Bounding box prediction data

▽

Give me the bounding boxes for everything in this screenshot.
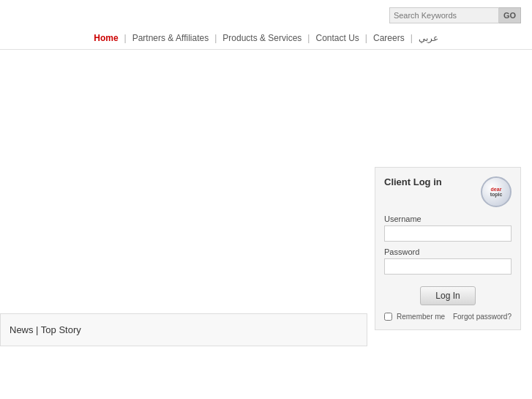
brand-logo-text-bottom: topic: [490, 192, 503, 197]
username-input[interactable]: [384, 225, 512, 242]
main-content: Client Log in dear topic Username Passwo…: [0, 50, 532, 346]
search-container: GO: [389, 7, 521, 23]
nav-item-partners[interactable]: Partners & Affiliates: [127, 33, 215, 43]
remember-checkbox[interactable]: [384, 313, 392, 321]
username-label: Username: [384, 215, 512, 223]
nav-bar: Home | Partners & Affiliates | Products …: [0, 27, 532, 50]
news-bar-title: News | Top Story: [10, 324, 81, 335]
login-panel-header: Client Log in dear topic: [384, 176, 512, 207]
news-bar: News | Top Story: [0, 313, 367, 346]
search-button[interactable]: GO: [499, 7, 521, 23]
brand-logo-text-top: dear: [491, 187, 502, 192]
login-title: Client Log in: [384, 176, 442, 187]
search-input[interactable]: [389, 7, 499, 23]
nav-item-contact[interactable]: Contact Us: [310, 33, 364, 43]
remember-label: Remember me: [397, 313, 445, 321]
forgot-password-link[interactable]: Forgot password?: [453, 313, 512, 321]
password-input[interactable]: [384, 258, 512, 275]
nav-item-home[interactable]: Home: [88, 33, 124, 43]
login-button[interactable]: Log In: [420, 286, 475, 305]
password-label: Password: [384, 247, 512, 256]
login-footer: Remember me Forgot password?: [384, 313, 512, 321]
header: GO: [0, 0, 532, 27]
nav-item-careers[interactable]: Careers: [367, 33, 411, 43]
login-panel: Client Log in dear topic Username Passwo…: [375, 167, 521, 330]
nav-item-arabic[interactable]: عربي: [413, 33, 444, 43]
brand-logo: dear topic: [481, 176, 512, 207]
nav-item-products[interactable]: Products & Services: [217, 33, 307, 43]
brand-logo-circle: dear topic: [481, 176, 512, 207]
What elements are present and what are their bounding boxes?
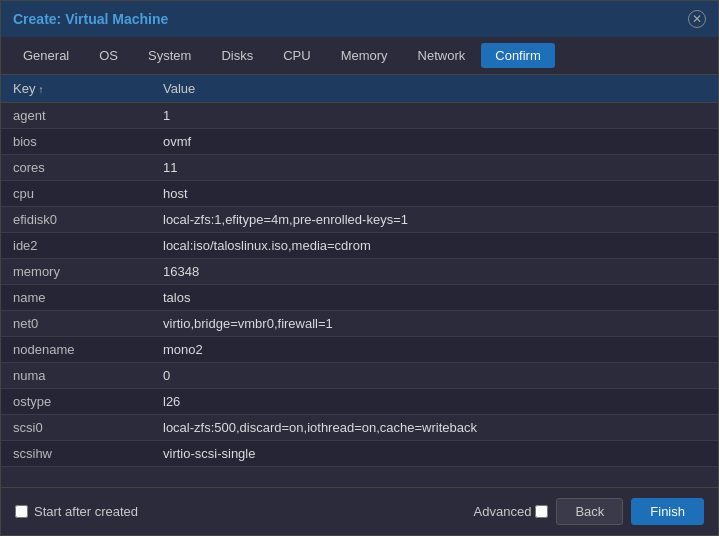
row-key: scsi0 xyxy=(1,415,151,441)
table-row: nodenamemono2 xyxy=(1,337,718,363)
table-row: numa0 xyxy=(1,363,718,389)
table-row: efidisk0local-zfs:1,efitype=4m,pre-enrol… xyxy=(1,207,718,233)
table-row: biosovmf xyxy=(1,129,718,155)
dialog-title: Create: Virtual Machine xyxy=(13,11,168,27)
row-value: virtio-scsi-single xyxy=(151,441,718,467)
tab-confirm[interactable]: Confirm xyxy=(481,43,555,68)
tab-general[interactable]: General xyxy=(9,43,83,68)
row-value: local:iso/taloslinux.iso,media=cdrom xyxy=(151,233,718,259)
tab-system[interactable]: System xyxy=(134,43,205,68)
row-value: local-zfs:1,efitype=4m,pre-enrolled-keys… xyxy=(151,207,718,233)
row-value: ovmf xyxy=(151,129,718,155)
table-row: agent1 xyxy=(1,103,718,129)
row-value: mono2 xyxy=(151,337,718,363)
row-key: memory xyxy=(1,259,151,285)
footer-right: Advanced Back Finish xyxy=(474,498,704,525)
row-value: 1 xyxy=(151,103,718,129)
sort-arrow: ↑ xyxy=(38,84,43,95)
create-vm-dialog: Create: Virtual Machine ✕ GeneralOSSyste… xyxy=(0,0,719,536)
table-row: ostypel26 xyxy=(1,389,718,415)
table-row: net0virtio,bridge=vmbr0,firewall=1 xyxy=(1,311,718,337)
col-value-header: Value xyxy=(151,75,718,103)
table-row: cpuhost xyxy=(1,181,718,207)
table-row: memory16348 xyxy=(1,259,718,285)
title-bar: Create: Virtual Machine ✕ xyxy=(1,1,718,37)
row-key: agent xyxy=(1,103,151,129)
confirm-table: Key↑ Value agent1biosovmfcores11cpuhoste… xyxy=(1,75,718,467)
table-row: nametalos xyxy=(1,285,718,311)
row-key: scsihw xyxy=(1,441,151,467)
row-key: bios xyxy=(1,129,151,155)
table-row: scsihwvirtio-scsi-single xyxy=(1,441,718,467)
row-value: talos xyxy=(151,285,718,311)
back-button[interactable]: Back xyxy=(556,498,623,525)
advanced-checkbox[interactable] xyxy=(535,505,548,518)
tab-os[interactable]: OS xyxy=(85,43,132,68)
row-value: virtio,bridge=vmbr0,firewall=1 xyxy=(151,311,718,337)
table-row: cores11 xyxy=(1,155,718,181)
row-key: ide2 xyxy=(1,233,151,259)
row-value: 16348 xyxy=(151,259,718,285)
row-key: cpu xyxy=(1,181,151,207)
col-key-header[interactable]: Key↑ xyxy=(1,75,151,103)
row-key: cores xyxy=(1,155,151,181)
tab-disks[interactable]: Disks xyxy=(207,43,267,68)
row-key: net0 xyxy=(1,311,151,337)
tab-cpu[interactable]: CPU xyxy=(269,43,324,68)
row-key: efidisk0 xyxy=(1,207,151,233)
row-value: host xyxy=(151,181,718,207)
start-after-section: Start after created xyxy=(15,504,138,519)
advanced-label: Advanced xyxy=(474,504,549,519)
finish-button[interactable]: Finish xyxy=(631,498,704,525)
row-value: 0 xyxy=(151,363,718,389)
tab-memory[interactable]: Memory xyxy=(327,43,402,68)
tab-bar: GeneralOSSystemDisksCPUMemoryNetworkConf… xyxy=(1,37,718,75)
footer: Start after created Advanced Back Finish xyxy=(1,487,718,535)
row-key: name xyxy=(1,285,151,311)
row-key: nodename xyxy=(1,337,151,363)
start-after-checkbox[interactable] xyxy=(15,505,28,518)
row-value: local-zfs:500,discard=on,iothread=on,cac… xyxy=(151,415,718,441)
table-row: ide2local:iso/taloslinux.iso,media=cdrom xyxy=(1,233,718,259)
tab-network[interactable]: Network xyxy=(404,43,480,68)
confirm-content: Key↑ Value agent1biosovmfcores11cpuhoste… xyxy=(1,75,718,487)
row-value: 11 xyxy=(151,155,718,181)
close-button[interactable]: ✕ xyxy=(688,10,706,28)
row-key: ostype xyxy=(1,389,151,415)
start-after-label: Start after created xyxy=(34,504,138,519)
row-key: numa xyxy=(1,363,151,389)
row-value: l26 xyxy=(151,389,718,415)
table-row: scsi0local-zfs:500,discard=on,iothread=o… xyxy=(1,415,718,441)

△

Work to complete. Note every line of the records that holds the word "Machine", and copy it.

Completed exercise.
dialog-title: Create: Virtual Machine xyxy=(13,11,168,27)
create-vm-dialog: Create: Virtual Machine ✕ GeneralOSSyste… xyxy=(0,0,719,536)
title-bar: Create: Virtual Machine ✕ xyxy=(1,1,718,37)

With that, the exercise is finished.